By analyzing 200 different breeds of dogs, the experts identified around 20 genes that are associated with the regulation of body size in dogs. These genes are involved in regulating skeletal development, insulin processing and fatty acid metabolism, among other functions. Of these genes, insulin-like growth factor 1 (IGF-1) controls 15 percent of body size variation in different dog breeds and has a major role in determining body size. 

However, after more than ten years of investigation, the researchers had not been able to identify a functional mutation associated with IGF-1. That was until Jocelyn Plassais, a postdoc student in geneticist Elaine Ostrander’s lab in Maryland, suggested that they search for sequences around the gene that were positioned backwards. She identified the mutated allele in this way and the researchers then analyzed the genomes of 1,431 individual canids from 13 different species, to track the history of this mutated form of the IGF1 gene. 

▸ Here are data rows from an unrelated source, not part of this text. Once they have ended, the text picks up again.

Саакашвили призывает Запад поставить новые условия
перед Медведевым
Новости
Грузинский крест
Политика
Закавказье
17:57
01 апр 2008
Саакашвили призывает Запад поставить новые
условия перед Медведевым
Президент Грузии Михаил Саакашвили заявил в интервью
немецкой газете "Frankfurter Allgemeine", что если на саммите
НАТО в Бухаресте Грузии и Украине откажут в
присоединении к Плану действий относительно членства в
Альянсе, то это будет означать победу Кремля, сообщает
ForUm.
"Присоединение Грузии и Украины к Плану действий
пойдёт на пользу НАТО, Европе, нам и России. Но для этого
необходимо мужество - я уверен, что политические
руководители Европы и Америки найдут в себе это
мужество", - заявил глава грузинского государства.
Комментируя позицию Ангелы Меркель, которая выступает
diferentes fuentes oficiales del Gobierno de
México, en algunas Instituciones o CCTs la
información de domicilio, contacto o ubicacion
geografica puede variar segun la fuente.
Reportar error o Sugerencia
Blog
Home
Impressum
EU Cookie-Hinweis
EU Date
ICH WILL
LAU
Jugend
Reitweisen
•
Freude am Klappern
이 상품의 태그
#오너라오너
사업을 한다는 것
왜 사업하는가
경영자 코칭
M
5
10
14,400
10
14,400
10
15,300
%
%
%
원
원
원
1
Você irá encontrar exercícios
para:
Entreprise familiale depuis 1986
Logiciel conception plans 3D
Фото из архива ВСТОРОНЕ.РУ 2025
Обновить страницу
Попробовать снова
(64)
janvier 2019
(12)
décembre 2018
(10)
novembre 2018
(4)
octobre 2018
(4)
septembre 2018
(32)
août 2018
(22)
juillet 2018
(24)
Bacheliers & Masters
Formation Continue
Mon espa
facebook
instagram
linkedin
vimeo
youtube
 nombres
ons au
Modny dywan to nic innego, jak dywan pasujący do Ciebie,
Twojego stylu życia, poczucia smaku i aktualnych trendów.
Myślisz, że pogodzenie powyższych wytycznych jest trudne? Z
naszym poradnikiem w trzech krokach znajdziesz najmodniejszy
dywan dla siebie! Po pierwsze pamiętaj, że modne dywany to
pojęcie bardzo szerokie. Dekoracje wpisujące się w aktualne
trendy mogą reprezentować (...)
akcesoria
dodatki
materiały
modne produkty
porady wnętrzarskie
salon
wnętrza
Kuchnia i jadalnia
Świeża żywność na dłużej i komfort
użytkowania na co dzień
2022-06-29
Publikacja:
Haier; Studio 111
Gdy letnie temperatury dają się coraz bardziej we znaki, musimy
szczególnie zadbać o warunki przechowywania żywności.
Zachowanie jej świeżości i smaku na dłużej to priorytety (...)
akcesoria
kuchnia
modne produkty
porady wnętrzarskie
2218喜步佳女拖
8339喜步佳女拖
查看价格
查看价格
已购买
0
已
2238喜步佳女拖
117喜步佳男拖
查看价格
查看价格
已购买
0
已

The researchers also collaborated with evolutionary biologists Greger Larson, at Oxford University, and Laurent Franz, at Ludwig Maximilian University, to examine ancient wolf DNA to see when the IGF-1 mutation first appeared. Scientists have theorized that dogs started out large and became smaller about 20,000 years ago, when they were domesticated, but this discovery presents the possibility of a new evolutionary narrative.

The analysis of ancient wolf DNA revealed that the mutated form of the IGF-1 gene was indeed present in the DNA of a 54,000-year-old Siberian wolf (Canis lupus campestris), long before domestication took place. 

“It’s as though Nature had kept it tucked in her back pocket for tens of thousands of years until it was needed,” said Ostrander.

The mutated form was found not only in dogs and wolves, but also in other species of the canid family, including coyotes, jackals, and African hunting dogs. 

“This is tying together so much about canine domestication and body size, and the things that we think are very modern are actually very ancient,” explained Ostrander.

It seems that the ancestral form of the gene is associated with small body size, while a derived form of the gene gave rise to larger body size and is currently commonly found in gray wolves and large dogs. The allele associated with small body size is thought to have almost become extinct during Pleistocene times when the wolves of the time vanished. But the allele made is reappearance more recently when humans began to selectively breed smaller dogs. 

Ostrander and her team plan to continue to investigate the genes that regulate body size in dogs. “One of the things that is pretty cool about dogs is that because they have evolved so recently there aren’t actually a lot of body size genes.” 

Canids have only 25 known genes that regulate body size, compared to several hundred in humans. “I really want to understand the whole continuum – from Chihuahuas to Great Danes,” said Ostrander.

The study is published in the journal Current Biology.